Hurricane Electric's IPv6 Tunnel Broker Forums

Advanced search  

News:

Welcome to Hurricane Electric's Tunnelbroker.net forums!

Author Topic: MX RDNS Issue  (Read 6766 times)

doofnet

  • Newbie
  • *
  • Posts: 2
MX RDNS Issue
« on: July 16, 2009, 02:37:31 AM »

As far as I can see i've got it setup and working, even setup IPv6 on the nameservers and it still doesnt work, can anyone provide some insight?

$ dig +short mx mythtv.tensixtyone.com
5 mythtv.tensixtyone.com.
$ dig +short aaaa mythtv.tensixtyone.com
2001:470:1f09:1b1::4
$ dig +short -x 2001:470:1f09:1b1::4
mythtv.tensixtyone.com.
Logged

bpier

  • Newbie
  • *
  • Posts: 22
Re: MX RDNS Issue
« Reply #1 on: July 16, 2009, 07:12:30 AM »

Huh?
Looks good to me; I tested your dig commands and got the same results.

Bill
Logged

rpuckett

  • Newbie
  • *
  • Posts: 2
Re: MX RDNS Issue
« Reply #2 on: July 19, 2009, 10:01:07 PM »

I can verify that forward and reverse dns works on my local lan:

$ dig whats4dinner.chickenkiller.com MX +short
10 mail.whats4dinner.chickenkiller.com.

$ dig mail.whats4dinner.chickenkiller.com AAAA +short
2001:470:f177:4:20e:b6ff:fe25:db65

$ dig -x 2001:470:f177:4:20e:b6ff:fe25:db65 +short
mail.whats4dinner.chickenkiller.com.

$ dig ns1.whats4dinner.chickenkiller.com AAAA +short
2001:470:f177::1

The "whats4dinner" domain is hosted off of external ipv4 servers but the hosting company does allow adding AAAA records.
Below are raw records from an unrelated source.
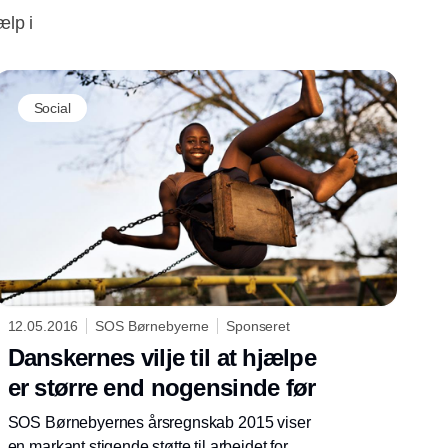
lp i
Social
12.05.2016
SOS Børnebyerne
Sponseret
Danskernes vilje til at hjælpe
er større end nogensinde før
SOS Børnebyernes årsregnskab 2015 viser
en markant stigende støtte til arbejdet for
So all the forward lookups are coming from them and seem to work. I gather that rDNS would from he.net would go to these external nameservers to obtain the ip of my nameserver that is handling the IPv6 PTR records, but I never see any inbound domain lookup on my nameserver (verifying with tcpdump).

Does anyone know of a IPv6 recusive nameserver like opendns that I can use to verify how the Interwebs see me vs. local lan?
Logged

dataless

  • Newbie
  • *
  • Posts: 26
Re: MX RDNS Issue
« Reply #3 on: July 20, 2009, 01:11:56 PM »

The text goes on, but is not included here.